Force of tipping block

1. Nov 10, 2013

johnnnnyyy

If it takes 30N to tip over a block based on the equation F=mgL/2r but you strike the stationary block with a force of 50N what is the equation for the force of the block as it is tipping?
I know that there will be an Fnet force of 20N but wouldn't a force of gravity or something give the block more of a force as it tips? Does anybody have any equations that will help me understand this?
Thanks

2. Nov 11, 2013

Simon Bridge

Just striking a block is a collision - resolve it by conservation of momentum.

Note: no such thing as a fixed net force in a collision.
The weight of the block helps or hinders the toppling depending on it's line of action.
When the block tips, the weight acts to provide a torque about the pivot ... sketch it out: how far does the block have to tip for the weight to make it tip more?

3. Nov 11, 2013

johnnnnyyy

Couldn't you measure it as a force though? For example if you strike the block near the bottom so that it will slide and you measure the distance the block slides and you know the coefficients of friction couldn't you measure the force applied to the block from the strike?

4. Nov 11, 2013

Simon Bridge

If you strike a block below the center of mass, isn't there is a chance it will tip over backwards?
Ignoring that.

Lets say the entire blow produces horizontal motion.
A mass $m$ block is so struck that it slides a distance $d$ over a surface with coefficient $\mu$
With what force was it struck?

5. Nov 11, 2013

johnnnnyyy

That's what I cant figure out, I found the force of static friction, the force of kinetic friction, the deceleration of the block, the initial velocity but I cant figure out the force of the strike. How would you go about solving this?

6. Nov 11, 2013

Simon Bridge

From the definition of force: $$F=\frac{\Delta p}{\Delta t}$$ The initial velocity gives you the momentum of the block $p=mv$ right after the collision. Since the block is stationary before the collision, then $\Delta p = mv$ ... what is $\Delta t$?

You are probably thinking that the collision happens in zero time right?
What does that do to the "force" in the equation?

I'll let you off the hook.
There is no such thing as the "force of a collision".
Please allow a while for this to sink in - the idea that a collision has a force is hard to shake.

Collisions take a finite amount of time.
If you put a force-transducer at the impact point, you can measure the force as a function of time.
In simple collisions, the force vs time graph looks like an inverted parabola.
The area under the force-time graph is called "specific impulse". You should look it up.

So... back to the start: you have to handle your problem using conservation of momentum and energy.
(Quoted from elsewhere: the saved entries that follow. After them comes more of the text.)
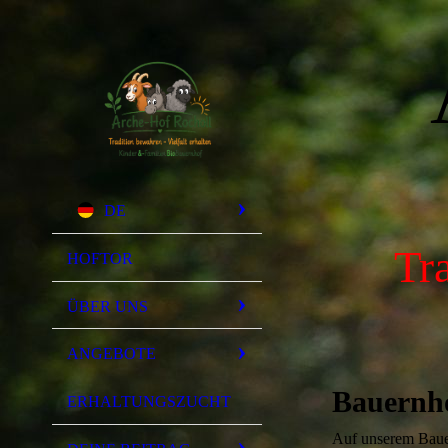
DE
Tr
HOFTOR
ÜBER UNS
ANGEBOTE
Bauernh
ERHALTUNGSZUCHT
Auf unserem Bauer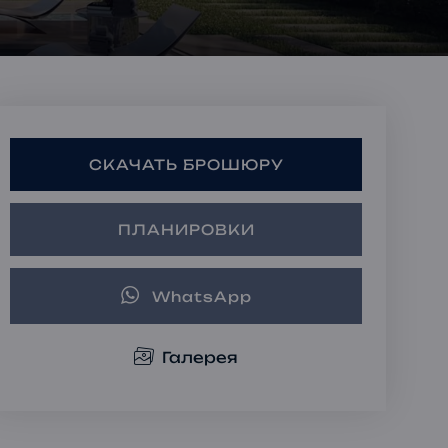
Ипотечные Решения
Частная консультация
Инвестиционные
портфели
СКАЧАТЬ БРОШЮРУ
ПЛАНИРОВКИ
WhatsApp
Галерея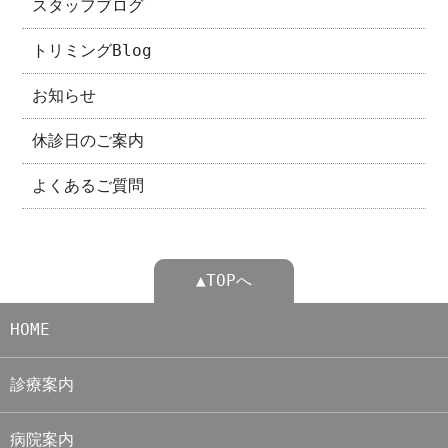
スタッフブログ
トリミングBlog
お知らせ
休診日のご案内
よくあるご質問
▲TOPへ
HOME
診療案内
病院案内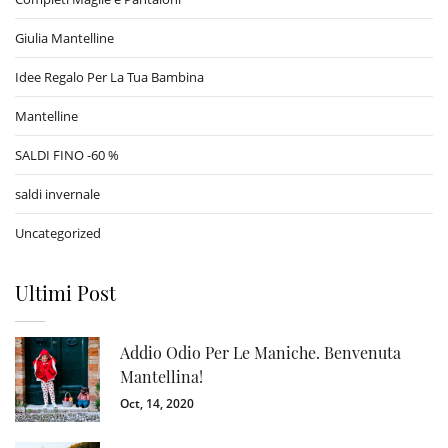
Giulia Mantelline
Idee Regalo Per La Tua Bambina
Mantelline
SALDI FINO -60 %
saldi invernale
Uncategorized
Ultimi Post
Addio Odio Per Le Maniche. Benvenuta
Mantellina!
Oct, 14, 2020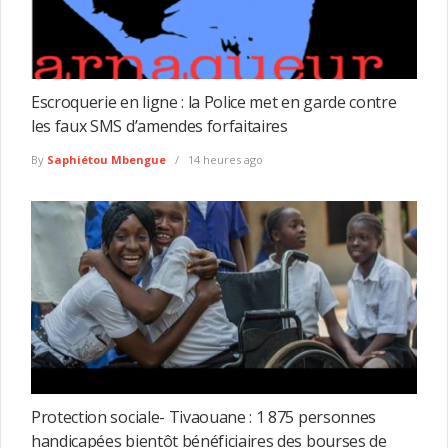
Escroquerie en ligne : la Police met en garde contre
les faux SMS d’amendes forfaitaires
By
Saphiétou Mbengue
14 heures ago
Protection sociale- Tivaouane : 1 875 personnes
handicapées bientôt bénéficiaires des bourses de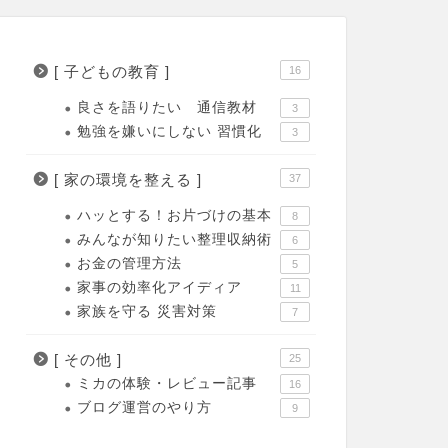
[ 子どもの教育 ]
16
良さを語りたい 通信教材
3
勉強を嫌いにしない 習慣化
3
[ 家の環境を整える ]
37
ハッとする！お片づけの基本
8
みんなが知りたい整理収納術
6
お金の管理方法
5
家事の効率化アイディア
11
家族を守る 災害対策
7
[ その他 ]
25
ミカの体験・レビュー記事
16
ブログ運営のやり方
9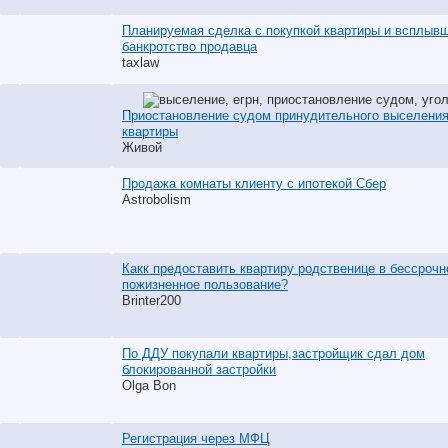
Планируемая сделка с покупкой квартиры и всплыв
банкротство продавца
taxlaw
Приостановление судом принудительного выселения
квартиры
Живой
Продажа комнаты клиенту с ипотекой Сбер
Astrobolism
Какк предоставить квартиру родственице в бессрочн
пожизненное пользование?
Brinter200
По ДДУ покупали квартиры,застройщик сдал дом
блокированной застройки
Olga Bon
Регистрация через МФЦ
I know that you are used to thinking in terms of force but that has only limited use. Arguments based on force, in this case, will be misleading.

Last edited: Nov 11, 2013
7. Nov 11, 2013

Simon Bridge

Consider - you have a uniform rectangular block mass m, height h, and a square base length b.
The volume is $V=b^2h$ and the density is $\rho = m/V$. Easy right?
The center of mass is the geometric center of the block.
This means that the line of action of the weight $w=mg$ is down the axis, and right through the center of the base.
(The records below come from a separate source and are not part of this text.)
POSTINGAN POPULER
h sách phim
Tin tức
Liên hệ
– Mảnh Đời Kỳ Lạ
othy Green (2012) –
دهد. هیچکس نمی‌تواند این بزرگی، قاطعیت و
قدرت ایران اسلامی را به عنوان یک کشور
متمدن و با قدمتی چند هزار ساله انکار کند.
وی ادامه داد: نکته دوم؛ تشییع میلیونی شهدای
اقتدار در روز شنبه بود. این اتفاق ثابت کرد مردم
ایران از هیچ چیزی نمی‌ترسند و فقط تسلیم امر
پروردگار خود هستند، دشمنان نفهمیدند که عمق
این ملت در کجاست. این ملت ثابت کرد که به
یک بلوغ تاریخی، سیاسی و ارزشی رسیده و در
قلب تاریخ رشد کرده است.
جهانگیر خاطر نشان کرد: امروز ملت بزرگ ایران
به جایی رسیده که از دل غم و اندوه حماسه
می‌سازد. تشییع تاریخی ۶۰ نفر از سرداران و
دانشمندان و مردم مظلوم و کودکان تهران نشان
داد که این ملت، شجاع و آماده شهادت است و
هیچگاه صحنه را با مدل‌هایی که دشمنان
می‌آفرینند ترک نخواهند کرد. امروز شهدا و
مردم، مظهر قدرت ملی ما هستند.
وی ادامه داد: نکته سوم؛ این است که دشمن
To tip it over, you have to do some work.
The minimum amount of work is that needed to shift the center of mass so the line of action of the weight shifts onto the pivot point.

If you tip the block about one edge - you'll see that involves lifting the center of mass (as well as shifting it horizontally) so, the minimum work you need to do is the amount of gravitational PE gained at the start of the process. Once PE is a maximum, the block will be perfectly balanced on one edge: the slightest nudge will topple it.

You should be able to work those equations.